Page images and extracted text:
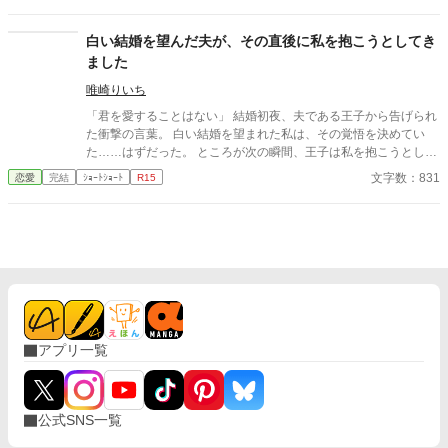
か？」 クロエの気持ちなどお構いなしに、言葉は続けられる。既
に想い人がいる。気持ちが迷惑。諦めろ。時間の無駄。彼は止ま
白い結婚を望んだ夫が、その直後に私を抱こうとしてき
らず話し続ける。彼が口を開く度に、まるで弾丸のように心を抉
ました
っていった。 ＊＊＊＊＊＊ ・執筆時間空けてしまった間に途中過
程が気に食わなくなったので、設定などを少し変えて改稿してい
唯崎りいち
ます。
「君を愛することはない」 結婚初夜、夫である王子から告げられ
た衝撃の言葉。 白い結婚を望まれた私は、その覚悟を決めてい
た……はずだった。 ところが次の瞬間、王子は私を抱こうとして
くる。 「待ってください！ あなた、私を愛さないと言いました
文字数：831
恋愛
完結
ｼｮｰﾄｼｮｰﾄ
R15
よね？」 愛するつもりはないのに、なぜ身体の関係だけ求めるの
か。 問い詰める私に、王子は驚きの秘密を明かす。 「興奮しすぎ
ると、僕の心臓が止まるかもしれないんだ」 ……それ、絶対に我
慢しなきゃいけないやつでは！？ 愛されない花嫁になるはずが、
なぜか命がけで溺愛されることになりました。 転生者令嬢と、恋
心をこじらせた王子の勘違いラブコメディ。
アプリ一覧
公式SNS一覧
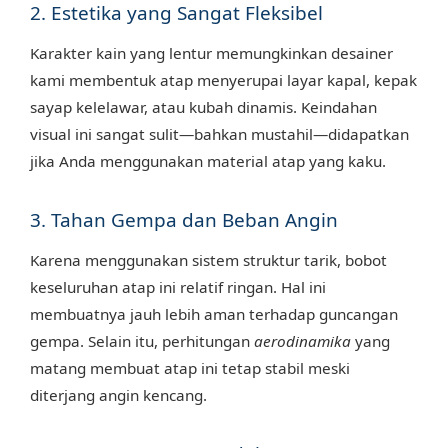
2. Estetika yang Sangat Fleksibel
Karakter kain yang lentur memungkinkan desainer
kami membentuk atap menyerupai layar kapal, kepak
sayap kelelawar, atau kubah dinamis. Keindahan
visual ini sangat sulit—bahkan mustahil—didapatkan
jika Anda menggunakan material atap yang kaku.
3. Tahan Gempa dan Beban Angin
Karena menggunakan sistem struktur tarik, bobot
keseluruhan atap ini relatif ringan. Hal ini
membuatnya jauh lebih aman terhadap guncangan
gempa. Selain itu, perhitungan
aerodinamika
yang
matang membuat atap ini tetap stabil meski
diterjang angin kencang.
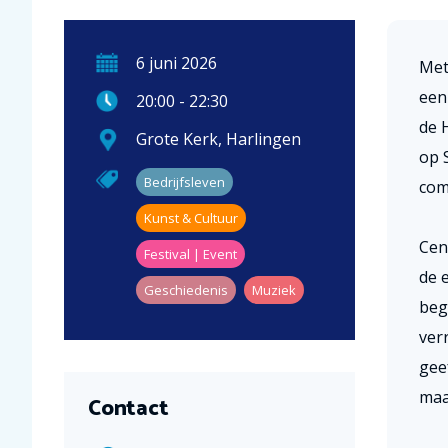
6
juni
2026
Me
een
20:00
-
22:30
de 
Grote Kerk
,
Harlingen
op 
Bedrijfsleven
com
Kunst & Cultuur
Cen
Festival | Event
de 
Geschiedenis
Muziek
beg
verr
gee
maa
Contact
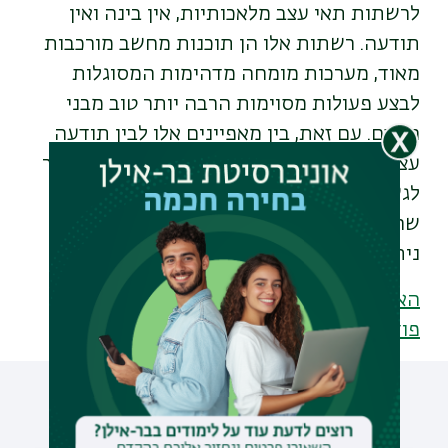
לרשתות תאי עצב מלאכותיות, אין בינה ואין
תודעה. רשתות אלו הן תוכנות מחשב מורכבות
מאוד, מערכות מומחה מדהימות המסוגלות
לבצע פעולות מסוימות הרבה יותר טוב מבני
האדם. עם זאת, בין מאפיינים אלו לבין תודעה
עצמית, פעורה תהום שבשלב זה לא נראית דרך
לגשר עליה. הגבול שבין האדם לבין המחשב
שריר וקיים, וככל שאני יכול להעריך כיום, לא
ניתן יהיה לחצות אותו עוד שנים רבות.
האזנה לפלייליסט מסתורי המוח, בר-דעת
פודקאסטים היכנסו
עוד כתבות שיעניינו אותך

YOUR ASSIGNMENT: Transcribe only the lines above that start at the line containing "た衝撃の言葉。 白い結婚を望まれた私は、その覚悟を決めてい" and end at the line containing "2. Estetika yang Sangat Fleksibel". Omit pictures.

TASK OUTPUT:
た衝撃の言葉。 白い結婚を望まれた私は、その覚悟を決めてい
た……はずだった。 ところが次の瞬間、王子は私を抱こうとして
くる。 「待ってください！ あなた、私を愛さないと言いました
文字数：831
恋愛
完結
ｼｮｰﾄｼｮｰﾄ
R15
よね？」 愛するつもりはないのに、なぜ身体の関係だけ求めるの
か。 問い詰める私に、王子は驚きの秘密を明かす。 「興奮しすぎ
ると、僕の心臓が止まるかもしれないんだ」 ……それ、絶対に我
慢しなきゃいけないやつでは！？ 愛されない花嫁になるはずが、
なぜか命がけで溺愛されることになりました。 転生者令嬢と、恋
心をこじらせた王子の勘違いラブコメディ。
アプリ一覧
公式SNS一覧
2. Estetika yang Sangat Fleksibel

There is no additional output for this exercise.